GSoC 2026: Port Microvium

Hi everyone,
I am Shubham Gupta, final year CSE undergrad having keen interest in emebedded systems.

I have already worked with application layer of RTOS with nrf52840 and STM32. Through the program I want to learn about low level programming.

I have already completed Getting Started task GSoC 2026: Introduction and Proof of Work -- Shubham Gupta

I am interested to work on Port Microvium.
Looking for guidance from potential mentors.

Thanks

Great! With any porting effot there are usually a few common considerations for planning the proposal.

  1. Can you build the software at all?
  2. Can you run the software on anything?
  3. Can you build the software with RTEMS?
  4. Can you run the software with RTEMS?

Answering these questions will help you to frame the proposal and to plan the work. Once you know how to do #1-4, then you can consider what is the best way to integrate the software with RTEMS. Here again there are a few choices:

  1. Integrate directly in tree through contrib?
  2. Integrate through a build recipe in RSB?

Hi @gedare,
Thanks for our support.
I was able to build the software and run it on my linux environment for now.
I generated a snapshot of basic .js file to give console output.
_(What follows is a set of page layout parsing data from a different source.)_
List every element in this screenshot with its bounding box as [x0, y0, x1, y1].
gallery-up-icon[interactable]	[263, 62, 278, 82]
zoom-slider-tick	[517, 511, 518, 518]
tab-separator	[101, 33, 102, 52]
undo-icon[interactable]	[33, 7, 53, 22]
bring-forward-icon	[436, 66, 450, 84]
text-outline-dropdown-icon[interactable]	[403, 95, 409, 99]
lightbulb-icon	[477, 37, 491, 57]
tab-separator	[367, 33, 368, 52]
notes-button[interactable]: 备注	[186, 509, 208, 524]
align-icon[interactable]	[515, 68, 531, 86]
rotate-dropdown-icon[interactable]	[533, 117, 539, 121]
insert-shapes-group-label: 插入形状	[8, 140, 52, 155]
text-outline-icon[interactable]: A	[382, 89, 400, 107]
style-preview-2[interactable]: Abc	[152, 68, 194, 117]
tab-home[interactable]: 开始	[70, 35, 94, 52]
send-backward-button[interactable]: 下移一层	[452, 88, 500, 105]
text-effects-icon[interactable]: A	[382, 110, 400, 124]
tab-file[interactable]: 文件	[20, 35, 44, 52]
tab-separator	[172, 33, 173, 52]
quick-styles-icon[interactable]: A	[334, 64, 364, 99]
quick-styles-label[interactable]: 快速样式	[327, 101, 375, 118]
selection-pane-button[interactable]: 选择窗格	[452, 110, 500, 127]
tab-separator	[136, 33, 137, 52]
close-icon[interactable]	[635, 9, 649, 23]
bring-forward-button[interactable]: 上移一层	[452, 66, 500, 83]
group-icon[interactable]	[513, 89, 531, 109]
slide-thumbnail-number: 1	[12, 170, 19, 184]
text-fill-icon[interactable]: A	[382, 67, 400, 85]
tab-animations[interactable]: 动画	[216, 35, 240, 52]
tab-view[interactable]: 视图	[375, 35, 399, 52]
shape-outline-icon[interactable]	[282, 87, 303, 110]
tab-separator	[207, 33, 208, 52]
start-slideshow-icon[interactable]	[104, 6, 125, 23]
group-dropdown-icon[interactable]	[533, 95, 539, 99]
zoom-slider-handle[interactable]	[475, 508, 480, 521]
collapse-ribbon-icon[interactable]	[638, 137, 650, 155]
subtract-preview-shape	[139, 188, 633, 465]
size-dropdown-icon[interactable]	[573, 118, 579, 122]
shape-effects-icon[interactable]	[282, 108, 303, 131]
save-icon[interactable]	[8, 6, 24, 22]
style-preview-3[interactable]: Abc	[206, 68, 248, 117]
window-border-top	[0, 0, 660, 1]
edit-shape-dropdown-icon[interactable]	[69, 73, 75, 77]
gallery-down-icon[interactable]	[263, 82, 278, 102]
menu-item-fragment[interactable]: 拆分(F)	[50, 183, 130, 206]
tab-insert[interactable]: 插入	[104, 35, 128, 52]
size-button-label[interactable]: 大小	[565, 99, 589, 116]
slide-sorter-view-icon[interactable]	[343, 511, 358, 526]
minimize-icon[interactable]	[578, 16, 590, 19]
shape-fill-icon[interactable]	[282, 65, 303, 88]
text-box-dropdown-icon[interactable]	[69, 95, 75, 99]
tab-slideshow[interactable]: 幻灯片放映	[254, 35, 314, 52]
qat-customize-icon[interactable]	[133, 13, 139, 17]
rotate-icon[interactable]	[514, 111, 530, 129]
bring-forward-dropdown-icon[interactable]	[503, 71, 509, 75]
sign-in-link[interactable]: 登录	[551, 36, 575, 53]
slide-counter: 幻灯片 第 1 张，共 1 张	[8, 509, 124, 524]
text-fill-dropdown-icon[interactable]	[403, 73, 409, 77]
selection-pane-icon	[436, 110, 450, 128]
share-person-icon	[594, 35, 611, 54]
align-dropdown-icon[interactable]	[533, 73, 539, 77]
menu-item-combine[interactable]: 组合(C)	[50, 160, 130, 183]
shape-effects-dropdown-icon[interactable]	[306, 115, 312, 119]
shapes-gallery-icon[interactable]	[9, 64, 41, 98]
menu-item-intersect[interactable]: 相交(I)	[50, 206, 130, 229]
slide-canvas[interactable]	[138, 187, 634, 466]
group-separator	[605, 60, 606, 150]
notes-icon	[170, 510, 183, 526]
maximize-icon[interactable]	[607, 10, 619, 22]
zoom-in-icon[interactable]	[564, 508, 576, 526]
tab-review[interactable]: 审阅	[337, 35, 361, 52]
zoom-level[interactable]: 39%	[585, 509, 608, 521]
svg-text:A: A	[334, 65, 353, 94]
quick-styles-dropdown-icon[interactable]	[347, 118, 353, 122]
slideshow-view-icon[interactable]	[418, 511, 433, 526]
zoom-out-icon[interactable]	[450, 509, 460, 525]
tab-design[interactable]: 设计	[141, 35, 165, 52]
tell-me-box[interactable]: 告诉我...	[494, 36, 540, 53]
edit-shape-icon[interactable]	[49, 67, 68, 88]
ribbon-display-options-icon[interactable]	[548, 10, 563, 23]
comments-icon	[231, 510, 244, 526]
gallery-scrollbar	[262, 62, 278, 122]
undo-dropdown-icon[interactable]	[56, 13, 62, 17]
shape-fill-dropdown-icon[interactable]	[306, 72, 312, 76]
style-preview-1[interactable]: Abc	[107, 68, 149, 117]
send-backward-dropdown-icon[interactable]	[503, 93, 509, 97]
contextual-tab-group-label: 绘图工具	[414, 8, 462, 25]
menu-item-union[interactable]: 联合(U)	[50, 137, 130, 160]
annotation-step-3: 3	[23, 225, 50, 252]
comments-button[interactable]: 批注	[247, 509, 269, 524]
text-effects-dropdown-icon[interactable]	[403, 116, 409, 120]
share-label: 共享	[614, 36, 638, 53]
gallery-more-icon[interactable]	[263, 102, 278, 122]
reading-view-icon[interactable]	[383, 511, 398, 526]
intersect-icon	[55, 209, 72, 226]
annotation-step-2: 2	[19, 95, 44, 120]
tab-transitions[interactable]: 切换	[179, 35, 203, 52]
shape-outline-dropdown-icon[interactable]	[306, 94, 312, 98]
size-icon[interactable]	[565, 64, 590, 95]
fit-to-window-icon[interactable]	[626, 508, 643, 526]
Then restored the snapshot using C.

Attaching the screenshot of the output.

For next step, I am trying to test on a MCU development board/ QEMU emulator.

@gedare
I identified that SPARC/ERC32 is big-endian but Microvium assumes little-endian. Currently testing with RISC-V BSP as a workaround while investigating proper endianness support in Microvium port.
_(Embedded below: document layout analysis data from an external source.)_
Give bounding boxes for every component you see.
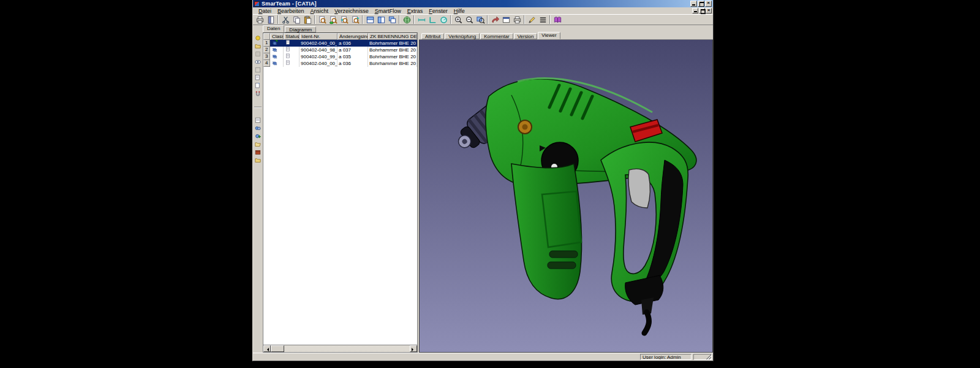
edit-pencil-button[interactable] bbox=[526, 15, 537, 25]
tab-viewer[interactable]: Viewer bbox=[538, 32, 560, 39]
horizontal-scrollbar[interactable] bbox=[263, 345, 417, 352]
menu-ansicht[interactable]: Ansicht bbox=[307, 8, 332, 14]
menu-verzeichnisse[interactable]: Verzeichnisse bbox=[331, 8, 372, 14]
folder-closed-button[interactable] bbox=[254, 156, 262, 164]
column-header[interactable]: Class bbox=[270, 33, 284, 40]
table-row[interactable]: 2900402-040_98_B01a 037Bohrhammer BHE 20… bbox=[263, 47, 417, 53]
drill-3d-model bbox=[420, 40, 713, 353]
detail-panel: AttributVerknüpfungKommentarVersionViewe… bbox=[419, 33, 713, 353]
view-split-horizontal-button[interactable] bbox=[364, 15, 375, 25]
title-bar[interactable]: SmarTeam - [CATIA] bbox=[253, 0, 713, 7]
window-controls bbox=[690, 1, 712, 7]
tab-verknpfung[interactable]: Verknüpfung bbox=[445, 33, 480, 39]
table-row[interactable]: 3900402-040_99_B01a 035Bohrhammer BHE 20… bbox=[263, 53, 417, 60]
resize-grip[interactable] bbox=[693, 354, 712, 360]
viewer-tabs: AttributVerknüpfungKommentarVersionViewe… bbox=[419, 33, 713, 40]
column-header[interactable]: Ident-Nr. bbox=[300, 33, 337, 40]
status-document-icon bbox=[285, 60, 291, 67]
folder-closed-icon bbox=[254, 155, 262, 166]
toolbar-separator bbox=[362, 15, 363, 24]
zoom-window-icon bbox=[476, 15, 485, 25]
column-header[interactable]: ZK BENENNUNG DE bbox=[368, 33, 417, 40]
lifecycle-globe-button[interactable] bbox=[401, 15, 412, 25]
viewer-3d[interactable] bbox=[419, 40, 713, 353]
view-split-horizontal-icon bbox=[366, 15, 375, 25]
zoom-out-button[interactable] bbox=[464, 15, 475, 25]
toolbar-separator bbox=[277, 15, 279, 24]
tab-daten[interactable]: Daten bbox=[263, 25, 284, 33]
find-document-icon bbox=[318, 15, 327, 25]
print-preview-button[interactable] bbox=[265, 15, 276, 25]
column-header[interactable]: Status bbox=[284, 33, 300, 40]
measure-line-button[interactable] bbox=[416, 15, 427, 25]
left-toolbar bbox=[253, 33, 263, 353]
zoom-out-icon bbox=[465, 15, 474, 25]
find-next-icon bbox=[351, 15, 360, 25]
list-view-icon bbox=[538, 15, 548, 25]
name-cell: Bohrhammer BHE 20 Compact bbox=[368, 40, 417, 47]
view-cascade-button[interactable] bbox=[386, 15, 398, 25]
menu-fenster[interactable]: Fenster bbox=[426, 8, 451, 14]
measure-line-icon bbox=[417, 15, 426, 25]
zoom-in-button[interactable] bbox=[453, 15, 464, 25]
table-row[interactable]: 4900402-040_00_B01a 036Bohrhammer BHE 20… bbox=[263, 60, 417, 67]
magnet-icon bbox=[254, 89, 262, 100]
print-report-button[interactable] bbox=[511, 15, 522, 25]
paste-button[interactable] bbox=[302, 15, 313, 25]
view-split-vertical-button[interactable] bbox=[375, 15, 386, 25]
find-previous-button[interactable] bbox=[339, 15, 350, 25]
print-button[interactable] bbox=[254, 15, 265, 25]
scroll-left-button[interactable] bbox=[263, 345, 271, 352]
close-button[interactable] bbox=[705, 1, 712, 7]
scroll-right-button[interactable] bbox=[410, 345, 417, 352]
list-view-button[interactable] bbox=[537, 15, 548, 25]
zoom-window-button[interactable] bbox=[475, 15, 486, 25]
find-document-button[interactable] bbox=[317, 15, 328, 25]
tab-kommentar[interactable]: Kommentar bbox=[480, 33, 513, 39]
magnet-button[interactable] bbox=[254, 90, 262, 98]
menu-bearbeiten[interactable]: Bearbeiten bbox=[274, 8, 307, 14]
maximize-button[interactable] bbox=[698, 1, 704, 7]
name-cell: Bohrhammer BHE 20 Compact bbox=[368, 60, 417, 67]
measure-circle-icon bbox=[439, 15, 448, 25]
status-cell bbox=[284, 47, 300, 53]
menu-hilfe[interactable]: Hilfe bbox=[451, 8, 468, 14]
class-cell bbox=[270, 47, 284, 53]
find-next-button[interactable] bbox=[350, 15, 361, 25]
mdi-restore-button[interactable] bbox=[699, 8, 705, 13]
help-book-button[interactable] bbox=[552, 15, 563, 25]
print-preview-icon bbox=[266, 15, 276, 25]
change-index-cell: a 036 bbox=[337, 60, 368, 67]
main-area: ClassStatusIdent-Nr.ÄnderungsindexZK BEN… bbox=[253, 33, 713, 353]
menu-extras[interactable]: Extras bbox=[404, 8, 426, 14]
menu-smartflow[interactable]: SmartFlow bbox=[372, 8, 404, 14]
minimize-button[interactable] bbox=[690, 1, 697, 7]
app-icon bbox=[254, 1, 260, 7]
send-arrow-icon bbox=[491, 15, 500, 25]
status-bar: User login: Admin bbox=[253, 353, 713, 361]
send-arrow-button[interactable] bbox=[489, 15, 500, 25]
tab-attribut[interactable]: Attribut bbox=[421, 33, 444, 39]
measure-corner-button[interactable] bbox=[427, 15, 438, 25]
copy-button[interactable] bbox=[291, 15, 302, 25]
mdi-minimize-button[interactable] bbox=[692, 8, 698, 13]
menu-datei[interactable]: Datei bbox=[255, 8, 274, 14]
class-cell bbox=[270, 53, 284, 60]
tab-diagramm[interactable]: Diagramm bbox=[285, 26, 316, 33]
scrollbar-thumb[interactable] bbox=[271, 345, 284, 352]
properties-window-button[interactable] bbox=[500, 15, 511, 25]
cut-button[interactable] bbox=[280, 15, 291, 25]
app-window: SmarTeam - [CATIA] DateiBearbeitenAnsich… bbox=[252, 0, 714, 361]
mdi-close-button[interactable] bbox=[706, 8, 712, 13]
measure-circle-button[interactable] bbox=[438, 15, 449, 25]
ident-cell: 900402-040_00_B01 bbox=[300, 60, 337, 67]
ident-cell: 900402-040_00_B01 bbox=[300, 40, 337, 47]
scrollbar-track[interactable] bbox=[271, 345, 410, 352]
tab-version[interactable]: Version bbox=[514, 33, 538, 39]
table-row[interactable]: 1900402-040_00_B01a 036Bohrhammer BHE 20… bbox=[263, 40, 417, 47]
column-header[interactable]: Änderungsindex bbox=[337, 33, 368, 40]
class-document-icon bbox=[271, 60, 278, 67]
mdi-window-controls bbox=[692, 8, 712, 13]
data-table: ClassStatusIdent-Nr.ÄnderungsindexZK BEN… bbox=[263, 33, 417, 345]
find-database-button[interactable] bbox=[328, 15, 339, 25]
Do you have any suggestions upon this?

Hi mentors,
I was able to build and test Microvium on RTEMS using RISC-V BSP.

What I have done so far:

  1. Successfully built Microvium on the host (Linux) and restored a snapshot in C, confirming the engine works natively.

  2. Built the RISC-V (rv32imac) BSP for RTEMS and verified it runs correctly on QEMU virt machine.
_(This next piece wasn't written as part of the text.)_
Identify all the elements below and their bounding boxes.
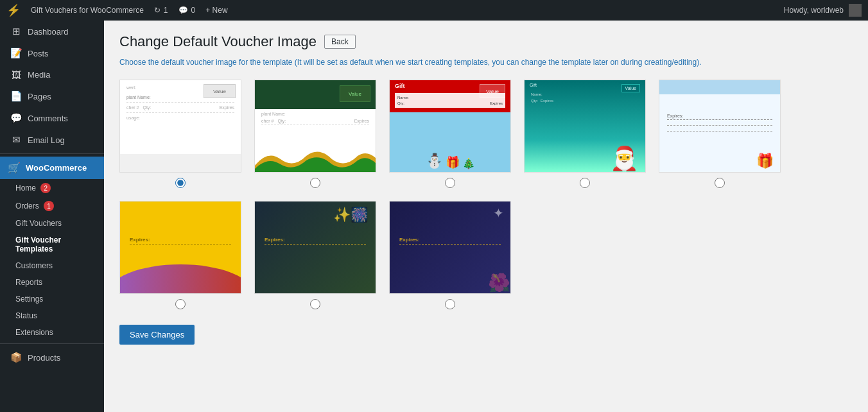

  3. Ported Microvium to RTEMS by integrating microvium.c and microvium.h from the dist-c distribution into an RTEMS application, following the official Microvium getting-started guide.

  4. Successfully ran a Microvium JS snapshot on RTEMS/RISC-V (rv32imac) under QEMU, the VM restores from an embedded snapshot, resolves exports, and calls a JS function that prints to the RTEMS console.

The output on QEMU was:

I chose RISC-V (rv32imac) over SPARC/erc32 because Microvium’s snapshot format is little-endian, which avoids the endianness compatibility issues encountered with the big-endian SPARC target.

Next steps I am planning:

  • Explore integrating Microvium into the RTEMS contrib area
  • Look into the RSB build recipe approach
  • Finalizing the GSoC proposal

Happy to receive any feedback or suggestions from the mentors.

Thanks,
Shubham Gupta

Yes, if Microvium doesn’t work in big-endian, then that would be an area to improve Microvium itself. You should investigate that as part of your proposal.